### WORK ORDER
Wherever the word "Python" appears in a line of the records, copy that line.

Page segmentation data
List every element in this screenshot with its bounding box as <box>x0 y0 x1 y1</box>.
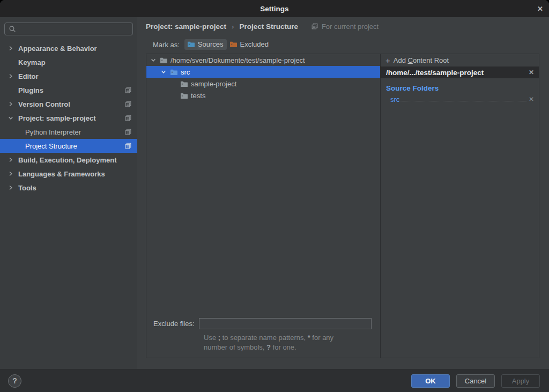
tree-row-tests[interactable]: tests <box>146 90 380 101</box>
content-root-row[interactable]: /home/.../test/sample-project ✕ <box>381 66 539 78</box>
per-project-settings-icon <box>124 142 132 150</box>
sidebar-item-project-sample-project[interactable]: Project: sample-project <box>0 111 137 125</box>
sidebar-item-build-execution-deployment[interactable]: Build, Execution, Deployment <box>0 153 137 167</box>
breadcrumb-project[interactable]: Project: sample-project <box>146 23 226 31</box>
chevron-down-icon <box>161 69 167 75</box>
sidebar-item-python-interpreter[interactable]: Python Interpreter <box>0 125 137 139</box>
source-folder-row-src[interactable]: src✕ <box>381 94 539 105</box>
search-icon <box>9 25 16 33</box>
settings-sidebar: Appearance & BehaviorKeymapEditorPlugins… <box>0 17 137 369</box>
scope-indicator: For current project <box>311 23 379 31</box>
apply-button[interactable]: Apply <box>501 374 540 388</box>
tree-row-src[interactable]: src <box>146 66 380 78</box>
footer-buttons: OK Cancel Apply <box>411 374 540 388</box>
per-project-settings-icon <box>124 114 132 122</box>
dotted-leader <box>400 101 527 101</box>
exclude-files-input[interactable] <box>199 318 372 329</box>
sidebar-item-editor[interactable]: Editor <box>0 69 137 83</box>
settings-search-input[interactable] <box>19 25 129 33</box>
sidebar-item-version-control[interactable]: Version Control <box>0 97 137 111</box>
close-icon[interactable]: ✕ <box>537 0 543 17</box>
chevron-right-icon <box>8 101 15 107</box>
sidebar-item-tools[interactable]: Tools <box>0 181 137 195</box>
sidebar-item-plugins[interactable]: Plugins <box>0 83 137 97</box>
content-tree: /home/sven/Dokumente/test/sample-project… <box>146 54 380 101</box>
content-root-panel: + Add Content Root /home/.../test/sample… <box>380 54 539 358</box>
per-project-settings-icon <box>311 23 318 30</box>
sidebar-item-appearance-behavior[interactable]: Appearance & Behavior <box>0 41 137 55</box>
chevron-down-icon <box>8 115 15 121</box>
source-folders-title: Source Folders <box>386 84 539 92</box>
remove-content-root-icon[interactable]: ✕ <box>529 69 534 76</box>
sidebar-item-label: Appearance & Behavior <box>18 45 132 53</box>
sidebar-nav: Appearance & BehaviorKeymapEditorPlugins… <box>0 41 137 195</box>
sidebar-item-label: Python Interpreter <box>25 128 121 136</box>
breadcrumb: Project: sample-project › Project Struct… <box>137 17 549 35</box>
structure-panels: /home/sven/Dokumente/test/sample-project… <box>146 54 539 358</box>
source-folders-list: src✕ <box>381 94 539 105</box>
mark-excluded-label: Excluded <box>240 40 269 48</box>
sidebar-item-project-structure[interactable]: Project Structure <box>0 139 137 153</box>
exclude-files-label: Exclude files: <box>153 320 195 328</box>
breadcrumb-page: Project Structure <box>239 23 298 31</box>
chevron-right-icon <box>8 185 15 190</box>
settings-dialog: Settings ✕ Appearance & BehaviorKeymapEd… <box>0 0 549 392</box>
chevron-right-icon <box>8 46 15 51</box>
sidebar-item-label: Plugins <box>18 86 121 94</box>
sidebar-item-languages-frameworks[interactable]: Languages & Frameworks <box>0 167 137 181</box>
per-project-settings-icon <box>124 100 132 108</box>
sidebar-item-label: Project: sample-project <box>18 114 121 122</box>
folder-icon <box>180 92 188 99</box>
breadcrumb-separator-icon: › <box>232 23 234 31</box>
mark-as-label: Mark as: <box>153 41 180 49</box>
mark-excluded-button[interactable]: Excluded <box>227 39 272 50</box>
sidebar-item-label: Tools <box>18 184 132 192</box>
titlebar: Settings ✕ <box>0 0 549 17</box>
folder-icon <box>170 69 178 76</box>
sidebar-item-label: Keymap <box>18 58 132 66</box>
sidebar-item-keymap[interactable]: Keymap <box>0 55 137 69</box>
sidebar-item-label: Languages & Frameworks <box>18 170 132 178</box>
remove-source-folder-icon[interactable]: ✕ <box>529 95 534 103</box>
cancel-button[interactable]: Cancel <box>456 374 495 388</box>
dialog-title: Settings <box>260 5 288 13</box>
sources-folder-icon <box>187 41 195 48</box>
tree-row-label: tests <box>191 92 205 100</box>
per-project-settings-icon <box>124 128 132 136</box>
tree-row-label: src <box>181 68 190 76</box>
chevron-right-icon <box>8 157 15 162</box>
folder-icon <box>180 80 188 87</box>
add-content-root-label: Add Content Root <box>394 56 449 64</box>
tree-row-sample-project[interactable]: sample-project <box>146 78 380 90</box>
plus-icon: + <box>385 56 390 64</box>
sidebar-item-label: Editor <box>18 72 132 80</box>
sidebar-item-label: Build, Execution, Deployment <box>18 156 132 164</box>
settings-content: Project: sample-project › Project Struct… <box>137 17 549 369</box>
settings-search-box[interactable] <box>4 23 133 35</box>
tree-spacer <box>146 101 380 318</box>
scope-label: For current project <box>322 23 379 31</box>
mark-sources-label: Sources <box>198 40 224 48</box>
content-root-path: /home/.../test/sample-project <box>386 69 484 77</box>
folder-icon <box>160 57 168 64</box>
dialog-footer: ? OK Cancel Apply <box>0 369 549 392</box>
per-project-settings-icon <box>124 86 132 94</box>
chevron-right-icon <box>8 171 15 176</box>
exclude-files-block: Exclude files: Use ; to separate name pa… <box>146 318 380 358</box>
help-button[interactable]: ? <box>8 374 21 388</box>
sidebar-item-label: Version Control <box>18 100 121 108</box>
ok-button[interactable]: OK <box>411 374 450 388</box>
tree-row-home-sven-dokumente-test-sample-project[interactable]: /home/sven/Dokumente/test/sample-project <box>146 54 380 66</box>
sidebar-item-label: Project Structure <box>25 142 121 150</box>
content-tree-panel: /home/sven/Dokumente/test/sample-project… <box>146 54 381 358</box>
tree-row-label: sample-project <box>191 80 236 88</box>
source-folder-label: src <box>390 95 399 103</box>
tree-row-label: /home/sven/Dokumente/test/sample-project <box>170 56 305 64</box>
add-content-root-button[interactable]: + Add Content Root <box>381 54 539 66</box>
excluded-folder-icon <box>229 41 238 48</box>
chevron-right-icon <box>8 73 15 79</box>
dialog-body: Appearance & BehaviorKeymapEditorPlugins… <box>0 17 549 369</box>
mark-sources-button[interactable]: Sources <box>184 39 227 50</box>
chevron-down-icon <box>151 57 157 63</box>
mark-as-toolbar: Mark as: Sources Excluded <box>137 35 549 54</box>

### ANSWER SECTION
sidebar-item-python-interpreter[interactable]: Python Interpreter <box>0 125 137 139</box>
sidebar-item-label: Python Interpreter <box>25 128 121 136</box>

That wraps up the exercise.